Collected data:
##############################

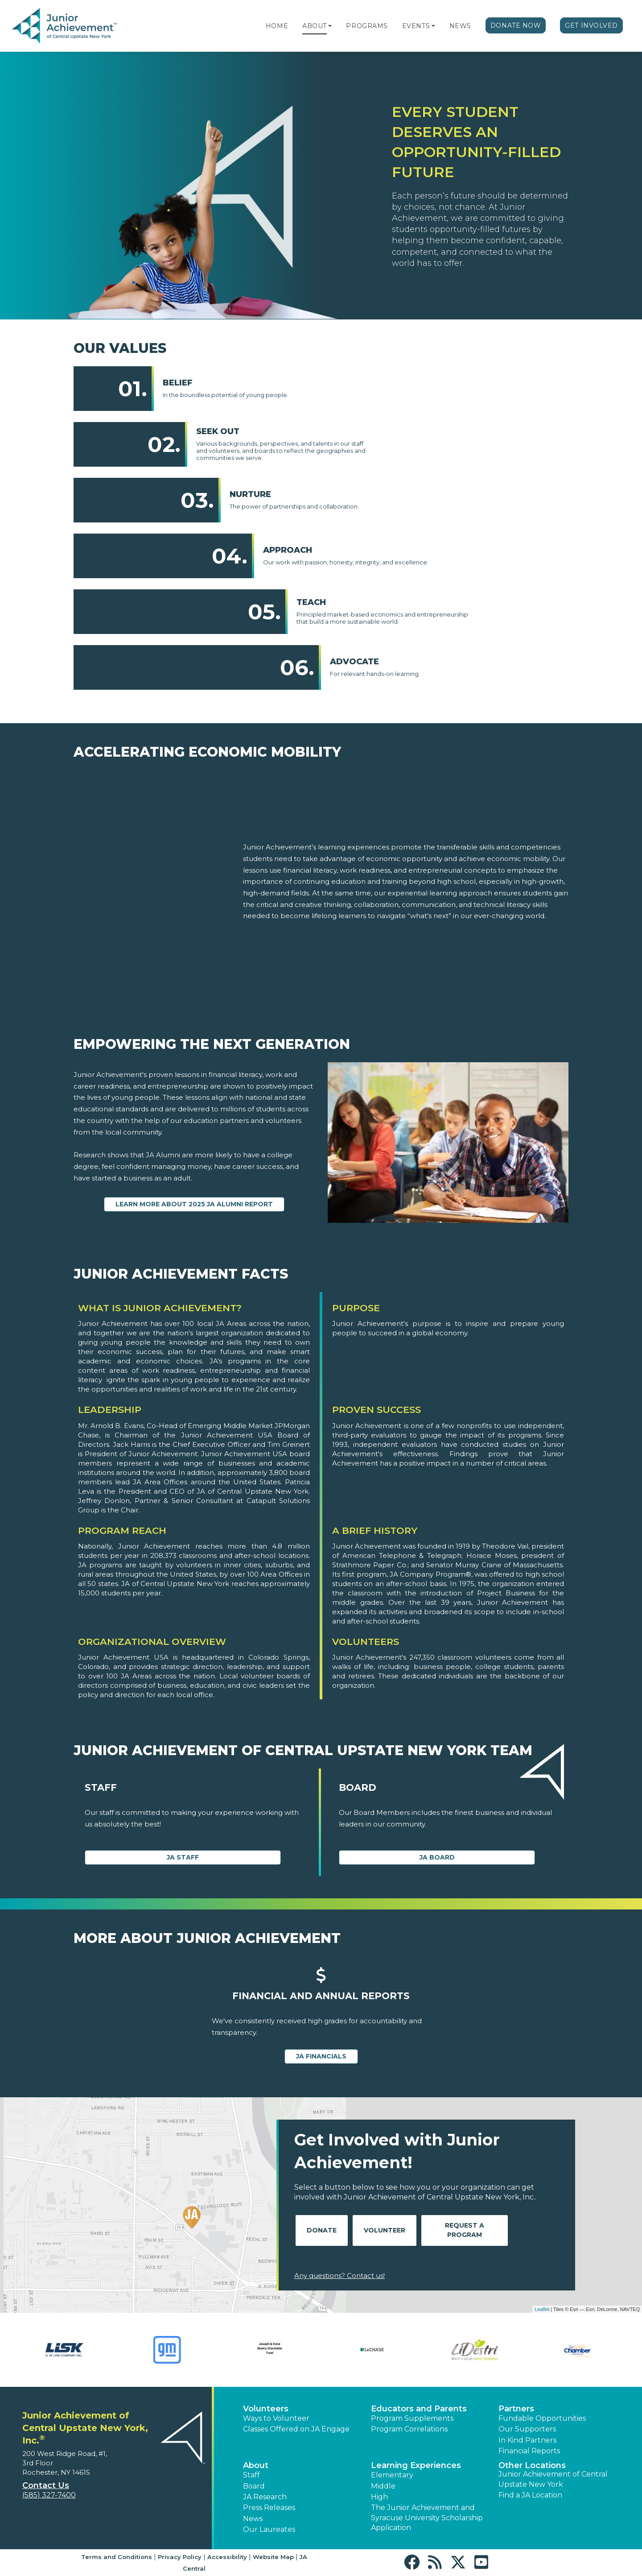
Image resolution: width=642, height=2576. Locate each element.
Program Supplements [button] (412, 2418)
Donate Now (515, 25)
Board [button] (254, 2486)
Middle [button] (383, 2486)
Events (416, 26)
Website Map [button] (273, 2556)
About (314, 26)
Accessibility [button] (227, 2556)
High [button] (379, 2497)
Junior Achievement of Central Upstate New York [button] (553, 2479)
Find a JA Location (530, 2495)
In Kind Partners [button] (527, 2440)
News (460, 26)
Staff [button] (251, 2475)
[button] (330, 26)
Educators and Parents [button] (419, 2409)
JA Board (437, 1857)
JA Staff (183, 1857)
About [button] (255, 2465)
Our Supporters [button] (527, 2429)
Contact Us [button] (45, 2485)
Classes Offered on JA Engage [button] (296, 2429)
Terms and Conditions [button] (116, 2556)
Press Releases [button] (269, 2507)
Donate (322, 2230)
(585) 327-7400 (49, 2495)
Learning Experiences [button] (416, 2465)
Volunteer (384, 2230)
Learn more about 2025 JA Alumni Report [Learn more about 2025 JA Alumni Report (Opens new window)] (194, 1204)
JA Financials (321, 2056)
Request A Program (464, 2230)
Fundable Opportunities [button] (542, 2418)
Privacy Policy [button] (180, 2556)
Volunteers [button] (265, 2409)
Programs (366, 26)
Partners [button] (516, 2409)
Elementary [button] (392, 2475)
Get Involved (591, 25)
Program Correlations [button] (409, 2429)
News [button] (253, 2518)
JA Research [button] (265, 2497)
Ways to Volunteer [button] (276, 2418)
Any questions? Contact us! (339, 2275)
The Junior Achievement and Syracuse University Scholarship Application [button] (427, 2517)
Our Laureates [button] (269, 2529)
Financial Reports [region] (529, 2451)
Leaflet (542, 2309)
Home (277, 26)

##############################

Task to complete — The line containing "JA Research [button] (265, 2497)" marks the end: copy exactly every line from the start of the records up to and including it, leaving out the pictures.

Answer area —
Image resolution: width=642, height=2576. Locate each element.
Program Supplements [button] (412, 2418)
Donate Now (515, 25)
Board [button] (254, 2486)
Middle [button] (383, 2486)
Events (416, 26)
Website Map [button] (273, 2556)
About (314, 26)
Accessibility [button] (227, 2556)
High [button] (379, 2497)
Junior Achievement of Central Upstate New York [button] (553, 2479)
Find a JA Location (530, 2495)
In Kind Partners [button] (527, 2440)
News (460, 26)
Staff [button] (251, 2475)
[button] (330, 26)
Educators and Parents [button] (419, 2409)
JA Board (437, 1857)
JA Staff (183, 1857)
About [button] (255, 2465)
Our Supporters [button] (527, 2429)
Contact Us [button] (45, 2485)
Classes Offered on JA Engage [button] (296, 2429)
Terms and Conditions [button] (116, 2556)
Press Releases [button] (269, 2507)
Donate (322, 2230)
(585) 327-7400 (49, 2495)
Learning Experiences [button] (416, 2465)
Volunteer (384, 2230)
Learn more about 2025 JA Alumni Report [Learn more about 2025 JA Alumni Report (Opens new window)] (194, 1204)
JA Financials (321, 2056)
Request A Program (464, 2230)
Fundable Opportunities [button] (542, 2418)
Privacy Policy [button] (180, 2556)
Volunteers [button] (265, 2409)
Programs (366, 26)
Partners [button] (516, 2409)
Elementary [button] (392, 2475)
Get Involved (591, 25)
Program Correlations [button] (409, 2429)
News [button] (253, 2518)
JA Research [button] (265, 2497)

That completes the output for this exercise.